--- GIVEN RECORDS Enclosed Below ---

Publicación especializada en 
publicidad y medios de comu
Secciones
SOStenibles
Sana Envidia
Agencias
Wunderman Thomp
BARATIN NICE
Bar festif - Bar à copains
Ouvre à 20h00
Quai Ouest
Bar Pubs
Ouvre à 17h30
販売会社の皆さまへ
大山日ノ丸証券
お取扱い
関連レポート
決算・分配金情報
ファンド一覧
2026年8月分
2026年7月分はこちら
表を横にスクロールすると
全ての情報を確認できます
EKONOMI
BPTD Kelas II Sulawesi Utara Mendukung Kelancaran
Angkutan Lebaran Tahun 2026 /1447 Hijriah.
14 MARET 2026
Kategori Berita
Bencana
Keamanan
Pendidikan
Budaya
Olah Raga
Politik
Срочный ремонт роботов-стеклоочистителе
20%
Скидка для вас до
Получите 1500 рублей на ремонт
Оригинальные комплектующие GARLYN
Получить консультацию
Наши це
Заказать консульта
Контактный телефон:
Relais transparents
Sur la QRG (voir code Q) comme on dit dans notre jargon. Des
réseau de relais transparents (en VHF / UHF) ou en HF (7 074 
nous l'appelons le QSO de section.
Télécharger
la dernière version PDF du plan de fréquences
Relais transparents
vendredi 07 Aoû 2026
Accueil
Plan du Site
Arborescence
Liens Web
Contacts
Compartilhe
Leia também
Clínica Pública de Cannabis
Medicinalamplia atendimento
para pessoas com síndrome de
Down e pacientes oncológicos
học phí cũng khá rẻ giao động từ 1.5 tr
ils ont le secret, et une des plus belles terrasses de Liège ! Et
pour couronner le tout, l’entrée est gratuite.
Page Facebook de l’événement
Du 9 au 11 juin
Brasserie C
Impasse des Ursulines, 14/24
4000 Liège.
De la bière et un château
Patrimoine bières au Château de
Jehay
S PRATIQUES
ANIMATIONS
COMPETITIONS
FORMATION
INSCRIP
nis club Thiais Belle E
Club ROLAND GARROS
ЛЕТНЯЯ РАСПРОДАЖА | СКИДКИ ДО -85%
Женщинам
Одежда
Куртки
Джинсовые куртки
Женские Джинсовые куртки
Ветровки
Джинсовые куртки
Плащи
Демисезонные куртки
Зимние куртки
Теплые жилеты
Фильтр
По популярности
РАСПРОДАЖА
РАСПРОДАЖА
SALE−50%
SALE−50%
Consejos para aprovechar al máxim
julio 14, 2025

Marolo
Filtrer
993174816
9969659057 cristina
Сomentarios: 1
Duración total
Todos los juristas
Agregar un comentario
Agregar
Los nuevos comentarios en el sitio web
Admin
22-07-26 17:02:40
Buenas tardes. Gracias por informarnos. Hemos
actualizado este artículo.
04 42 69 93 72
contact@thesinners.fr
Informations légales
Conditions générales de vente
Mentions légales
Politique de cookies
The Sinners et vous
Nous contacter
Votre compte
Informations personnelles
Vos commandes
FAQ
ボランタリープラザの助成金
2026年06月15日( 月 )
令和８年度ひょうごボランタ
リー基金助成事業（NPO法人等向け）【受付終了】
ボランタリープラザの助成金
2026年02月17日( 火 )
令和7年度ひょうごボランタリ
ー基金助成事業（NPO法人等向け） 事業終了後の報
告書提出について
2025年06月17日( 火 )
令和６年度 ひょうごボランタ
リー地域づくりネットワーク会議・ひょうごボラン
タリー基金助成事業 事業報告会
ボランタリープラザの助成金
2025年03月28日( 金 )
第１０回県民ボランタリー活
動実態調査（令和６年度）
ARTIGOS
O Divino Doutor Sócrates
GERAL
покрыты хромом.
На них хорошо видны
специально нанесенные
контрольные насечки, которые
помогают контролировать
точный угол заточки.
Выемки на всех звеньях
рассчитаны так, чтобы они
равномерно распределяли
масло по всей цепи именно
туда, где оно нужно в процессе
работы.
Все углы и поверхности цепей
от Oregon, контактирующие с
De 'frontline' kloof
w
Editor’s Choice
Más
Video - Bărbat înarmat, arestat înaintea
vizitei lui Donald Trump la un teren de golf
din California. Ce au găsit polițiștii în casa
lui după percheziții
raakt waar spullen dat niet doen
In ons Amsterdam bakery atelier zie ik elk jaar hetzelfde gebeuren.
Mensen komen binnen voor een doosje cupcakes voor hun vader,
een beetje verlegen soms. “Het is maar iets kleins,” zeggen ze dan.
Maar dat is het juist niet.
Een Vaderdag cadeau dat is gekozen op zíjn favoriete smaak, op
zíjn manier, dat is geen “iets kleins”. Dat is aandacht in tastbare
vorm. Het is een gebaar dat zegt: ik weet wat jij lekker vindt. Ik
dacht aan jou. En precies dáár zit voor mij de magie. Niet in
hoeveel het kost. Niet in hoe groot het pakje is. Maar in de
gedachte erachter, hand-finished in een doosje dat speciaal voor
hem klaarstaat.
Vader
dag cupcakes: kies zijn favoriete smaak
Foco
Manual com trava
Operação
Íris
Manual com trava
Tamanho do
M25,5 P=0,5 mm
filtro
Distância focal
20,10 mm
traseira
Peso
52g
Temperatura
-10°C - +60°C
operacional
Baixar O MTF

--- End of Enclosed GIVEN RECORDS ---

Return, unchanged, the run of lines above that opens with the line containing "Du 9 au 11 juin" and closes with the line containing "масло по всей цепи именно". Include both.

Du 9 au 11 juin
Brasserie C
Impasse des Ursulines, 14/24
4000 Liège.
De la bière et un château
Patrimoine bières au Château de
Jehay
S PRATIQUES
ANIMATIONS
COMPETITIONS
FORMATION
INSCRIP
nis club Thiais Belle E
Club ROLAND GARROS
ЛЕТНЯЯ РАСПРОДАЖА | СКИДКИ ДО -85%
Женщинам
Одежда
Куртки
Джинсовые куртки
Женские Джинсовые куртки
Ветровки
Джинсовые куртки
Плащи
Демисезонные куртки
Зимние куртки
Теплые жилеты
Фильтр
По популярности
РАСПРОДАЖА
РАСПРОДАЖА
SALE−50%
SALE−50%
Consejos para aprovechar al máxim
julio 14, 2025

Marolo
Filtrer
993174816
9969659057 cristina
Сomentarios: 1
Duración total
Todos los juristas
Agregar un comentario
Agregar
Los nuevos comentarios en el sitio web
Admin
22-07-26 17:02:40
Buenas tardes. Gracias por informarnos. Hemos
actualizado este artículo.
04 42 69 93 72
contact@thesinners.fr
Informations légales
Conditions générales de vente
Mentions légales
Politique de cookies
The Sinners et vous
Nous contacter
Votre compte
Informations personnelles
Vos commandes
FAQ
ボランタリープラザの助成金
2026年06月15日( 月 )
令和８年度ひょうごボランタ
リー基金助成事業（NPO法人等向け）【受付終了】
ボランタリープラザの助成金
2026年02月17日( 火 )
令和7年度ひょうごボランタリ
ー基金助成事業（NPO法人等向け） 事業終了後の報
告書提出について
2025年06月17日( 火 )
令和６年度 ひょうごボランタ
リー地域づくりネットワーク会議・ひょうごボラン
タリー基金助成事業 事業報告会
ボランタリープラザの助成金
2025年03月28日( 金 )
第１０回県民ボランタリー活
動実態調査（令和６年度）
ARTIGOS
O Divino Doutor Sócrates
GERAL
покрыты хромом.
На них хорошо видны
специально нанесенные
контрольные насечки, которые
помогают контролировать
точный угол заточки.
Выемки на всех звеньях
рассчитаны так, чтобы они
равномерно распределяли
масло по всей цепи именно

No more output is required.